Parliamo ora della struttura di gioco: La Città è divisa in quartieri esplorabili, con al centro la torre dell’orologio, rifugio di Garret e punto di partenza di ogni missione principale. Durante un incarico della storia avremo diversi obiettivi, e alcune mappe ci forniranno più possibilità di approccio oppure due o tre “ingressi” differenti. La libertà offerta non raggiunge però quella vista nei primi titoli della serie, e questo si nota ad esempio dalla limitata possibilità di utilizzo delle frecce con corda. Queste si attaccheranno esclusivamente su punti predefiniti, lasciando poco spazio all’immaginazione del giocatore che era prima in grado di creare nuove strade o vie di fuga con un tiro calcolato. Si nota anche la differenza di qualità dei vari capitoli, con le fasi finali decisamente più lineari dei primi livelli. A fine missione riceveremo una valutazione sulla qualità del nostro operato e potremo visualizzare alcune statistiche, come la percentuale di bottino raccolto, oltre a obiettivi aggiuntivi da tentare rigiocando il capitolo.

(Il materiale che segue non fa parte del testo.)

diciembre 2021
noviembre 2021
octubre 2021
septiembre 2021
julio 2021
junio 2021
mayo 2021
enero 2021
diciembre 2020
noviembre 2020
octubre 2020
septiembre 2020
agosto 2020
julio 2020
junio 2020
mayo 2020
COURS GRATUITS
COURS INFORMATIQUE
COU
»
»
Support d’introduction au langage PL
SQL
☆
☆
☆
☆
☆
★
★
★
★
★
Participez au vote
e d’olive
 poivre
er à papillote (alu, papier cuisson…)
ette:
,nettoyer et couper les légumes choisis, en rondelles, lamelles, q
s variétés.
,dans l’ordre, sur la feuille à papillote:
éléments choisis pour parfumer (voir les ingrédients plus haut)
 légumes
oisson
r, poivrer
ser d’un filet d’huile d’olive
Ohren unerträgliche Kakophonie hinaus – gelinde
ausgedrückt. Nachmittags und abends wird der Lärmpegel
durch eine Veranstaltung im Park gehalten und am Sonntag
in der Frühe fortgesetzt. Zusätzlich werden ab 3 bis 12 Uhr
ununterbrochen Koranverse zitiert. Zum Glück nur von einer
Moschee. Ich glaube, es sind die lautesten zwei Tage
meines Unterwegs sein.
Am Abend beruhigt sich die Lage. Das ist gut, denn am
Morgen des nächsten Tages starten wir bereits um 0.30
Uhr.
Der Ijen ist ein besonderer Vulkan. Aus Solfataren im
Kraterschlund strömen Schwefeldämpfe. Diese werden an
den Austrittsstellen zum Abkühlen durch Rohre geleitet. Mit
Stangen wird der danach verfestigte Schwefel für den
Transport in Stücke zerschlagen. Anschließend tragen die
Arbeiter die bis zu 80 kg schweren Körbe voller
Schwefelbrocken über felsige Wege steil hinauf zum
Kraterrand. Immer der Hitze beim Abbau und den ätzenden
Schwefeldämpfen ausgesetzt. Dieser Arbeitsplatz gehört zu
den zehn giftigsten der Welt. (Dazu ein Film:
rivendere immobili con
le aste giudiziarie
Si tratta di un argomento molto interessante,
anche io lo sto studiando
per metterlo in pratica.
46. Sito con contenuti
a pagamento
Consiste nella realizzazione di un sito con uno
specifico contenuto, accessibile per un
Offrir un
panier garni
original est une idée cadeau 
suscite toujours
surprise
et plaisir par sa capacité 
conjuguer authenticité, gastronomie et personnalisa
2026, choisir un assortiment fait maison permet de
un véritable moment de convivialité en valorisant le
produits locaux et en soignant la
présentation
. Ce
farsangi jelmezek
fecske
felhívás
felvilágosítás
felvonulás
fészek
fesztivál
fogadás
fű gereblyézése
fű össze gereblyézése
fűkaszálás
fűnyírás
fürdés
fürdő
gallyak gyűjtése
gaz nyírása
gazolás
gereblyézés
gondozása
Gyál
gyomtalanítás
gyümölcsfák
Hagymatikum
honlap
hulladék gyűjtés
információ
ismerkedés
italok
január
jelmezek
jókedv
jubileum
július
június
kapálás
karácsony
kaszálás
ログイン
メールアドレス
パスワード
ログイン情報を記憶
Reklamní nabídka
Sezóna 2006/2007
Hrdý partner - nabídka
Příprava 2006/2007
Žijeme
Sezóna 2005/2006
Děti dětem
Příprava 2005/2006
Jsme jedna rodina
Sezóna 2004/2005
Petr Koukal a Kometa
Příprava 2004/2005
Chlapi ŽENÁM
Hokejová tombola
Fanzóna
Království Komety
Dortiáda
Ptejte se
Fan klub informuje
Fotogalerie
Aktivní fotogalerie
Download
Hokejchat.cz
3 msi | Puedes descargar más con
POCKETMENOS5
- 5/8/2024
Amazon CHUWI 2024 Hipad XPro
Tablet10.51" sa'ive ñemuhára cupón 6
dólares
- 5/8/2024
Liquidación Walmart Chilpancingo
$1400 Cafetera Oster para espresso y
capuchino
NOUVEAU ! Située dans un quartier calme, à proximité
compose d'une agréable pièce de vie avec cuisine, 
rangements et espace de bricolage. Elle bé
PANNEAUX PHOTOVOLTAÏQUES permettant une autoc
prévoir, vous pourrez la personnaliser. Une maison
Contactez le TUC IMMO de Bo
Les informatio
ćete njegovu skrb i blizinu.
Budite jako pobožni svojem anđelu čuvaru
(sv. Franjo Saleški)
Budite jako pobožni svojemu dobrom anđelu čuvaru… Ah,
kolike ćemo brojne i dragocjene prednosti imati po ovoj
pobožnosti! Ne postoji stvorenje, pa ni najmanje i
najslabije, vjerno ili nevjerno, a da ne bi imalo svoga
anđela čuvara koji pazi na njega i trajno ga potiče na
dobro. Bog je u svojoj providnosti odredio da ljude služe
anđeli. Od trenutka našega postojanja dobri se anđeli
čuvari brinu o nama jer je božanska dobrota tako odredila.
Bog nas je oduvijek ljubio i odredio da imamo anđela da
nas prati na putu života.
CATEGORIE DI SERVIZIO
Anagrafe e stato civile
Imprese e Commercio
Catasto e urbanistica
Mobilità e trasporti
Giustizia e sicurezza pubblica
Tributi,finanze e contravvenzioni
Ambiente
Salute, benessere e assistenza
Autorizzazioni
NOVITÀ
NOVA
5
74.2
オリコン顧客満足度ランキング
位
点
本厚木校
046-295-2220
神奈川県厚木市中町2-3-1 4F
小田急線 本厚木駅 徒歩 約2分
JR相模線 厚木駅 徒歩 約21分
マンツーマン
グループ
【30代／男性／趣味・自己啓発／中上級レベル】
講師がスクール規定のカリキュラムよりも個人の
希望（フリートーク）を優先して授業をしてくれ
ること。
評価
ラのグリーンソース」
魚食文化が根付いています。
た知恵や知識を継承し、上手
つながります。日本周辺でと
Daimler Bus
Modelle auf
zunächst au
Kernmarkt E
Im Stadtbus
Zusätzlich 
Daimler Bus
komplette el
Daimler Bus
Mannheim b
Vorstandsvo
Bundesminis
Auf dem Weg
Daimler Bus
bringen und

Quando non sarete impegnati con il proseguimento della storia avrete a disposizione tutta una serie di incarichi e missioni secondarie ottenibili da Basso, ricettatore e amico di Garret, che ci commissionerà alcuni colpi in particolari edifici. Tutti questi extra, insieme a vari collezionabili, sono una buona aggiunta per aumentare la longevità, ma ogni missione è simile alle precedenti e in generale sono piuttosto lineari, la varietà insomma non è il massimo. Per finire è da segnalare il settaggio della difficoltà. In Thief potrete andare a modificare ogni aspetto sia dell’interfaccia che della sfida stessa prima di iniziare la partita. Le opzioni sono davvero per tutti i gusti, potrete disattivare la modalità focus, il contatore delle frecce e addirittura settare il riavvio della missione in caso foste scoperti. Una scelta encomiabile, ogni giocatore potrà così personalizzare la sfida secondo le sue preferenze e i maniaci dello stealth avranno pane per i loro denti.

Queste finestre sono tutte uguali…
Tecnicamente parlando ci sono alti e bassi. La qualità grafica è molto buona, con un sistema di illuminazione e di effetti davvero ben fatto e modelli dei personaggi principali complessi e animati splendidamente. In particolare le mani di Garret sono uno spettacolo, reagiranno in maniera differente in base alle superfici vicine e realisticamente durante i furti, siano essi borseggi improvvisi o movimenti di grimaldello durante uno scasso. Purtroppo l’ottimizzazzione non è completa, abbiamo riscontrato alcuni bug minori come guardie che si bloccano dentro pareti o che iniziano a roteare su se stesse. Si nota soprattutto una quantità altissima di caricamenti mascherati, sempre con le stesse due sequenze: o il piede di porco che apre la finestra oppure Garret che sposta detriti e scivola dietro ad alcune travi. Questo non sarebbe un grosso problema se il titolo non fosse comunque appartenente alla next-gen, da cui ci aspettiamo di più, o se almeno le animazioni fossero più varie. Il sonoro presenta anch’esso qualche problemuccio, come un eccessiva ripetizione delle medesime frasi delle guardie di pattuglia, molto fastidiosa, e un doppiaggio in italiano poco ispirato a parte un paio di personaggi.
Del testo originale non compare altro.